アニメの中に登場する鬼も、もともとは人間だったそうです。人間の中に鬼になる要素が隠されているのかもしれません。ずいぶん昔、ある殺人事件の犯人に対し、僧侶の瀬戸内寂聴さんが「このような事件が起きたのは、私にも責任がある」というようなことをおっしゃっていたことを思い出します。このような事件が起きるのは一人の犯人だけが原因ではない。その犯人が犯行を犯すまでに至ったのは、その犯人を作り出した社会全体の責任でもある。そしてその社会の構成員の一人である私の責任でもあるということでしょうか。その時、私はその考えがひどく心に残って、その考え方を大切にしています。そういった目で、鬼の所業のような凶悪な犯罪をニュースや新聞で目にすると、自分も境遇や環境次第では、加害者になりうる可能性があると思えます。私の心の中に醜い鬼のような心があるのではないかと不安になります。
仏教ではこの鬼のような心を三つの毒「三毒(さんどく)」といい、誰の心の中にもあるものだと説いています。私はこの三毒を西遊記のキャラクターで説明しています。一つ目の毒は貪(むさぼ)りです。欲の深い心です。これは豚の魔物、猪八戒です。いつもお腹を空かせていて、どれだけ食べてもお腹を満たすことができず、何か食べる物はないかと探し回っている。二つ目の毒は瞋恚(しんに)。これは怒りです。自分の気に入らないことがあると腹を立てて大暴れ。ご存じ猿の魔物、孫悟空です。三つ目の毒は癡(ち)。仏教の教えに暗い愚かな者。

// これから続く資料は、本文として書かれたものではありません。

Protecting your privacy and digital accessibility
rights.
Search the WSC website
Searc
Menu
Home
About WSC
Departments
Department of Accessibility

いつもネガティブ、自らを律し明るい幸せな方向へ歩いていこうとしない。これは河童の魔物、沙悟浄です。玄奘三蔵がそれら三匹の魔物をうまく手懐けて味方にし、天竺へ大切な経典を取りに行くお話が西遊記です。私たちの心の中にある三毒という鬼を仏様の智慧の力でうまく手懐け、明るい幸せな人生を手に入れる。それが仏教の教えです。
この三毒を甘く見てはいけません。自分自身の心を返り見てみると、欲深く自分勝手で怒りっぽく、いつもこの欲望と怒りに負けて、自暴自棄になり最後に自己嫌悪に陥ることを繰り返しているのは私だけでしょうか。そして、この三毒の思うままに心を乗っ取られ、鬼のような所業を犯してしまうことだって人間にはあるのです。

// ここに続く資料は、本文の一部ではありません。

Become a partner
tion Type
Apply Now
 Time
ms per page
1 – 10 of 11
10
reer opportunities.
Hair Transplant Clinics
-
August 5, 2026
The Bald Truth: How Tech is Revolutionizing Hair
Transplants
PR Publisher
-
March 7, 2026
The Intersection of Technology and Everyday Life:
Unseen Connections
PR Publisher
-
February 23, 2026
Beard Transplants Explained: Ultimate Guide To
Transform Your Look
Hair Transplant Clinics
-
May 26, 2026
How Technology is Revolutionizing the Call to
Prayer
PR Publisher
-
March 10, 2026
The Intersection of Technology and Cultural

西遊記では玄奘三蔵が呪術を使ったり、お説教をしたりして、三匹の魔物を改心させていくわけですが、私たちは一人四役。自分を自分が律していく他ありません。では私自身がそれが出来ているのかと聞かれますと、とてもじゃないですが、できているとは言い難いのが現状です。ただ一つこれだけは言えるというものがあれば、私はそこに向かって毎日歩いていますということだけです。それでも一日一歩三日で三歩三歩進んで二歩下がるぐらいのものですが、どこに向かって行けばいいかがはっきりしている点では、ここだという目標があります。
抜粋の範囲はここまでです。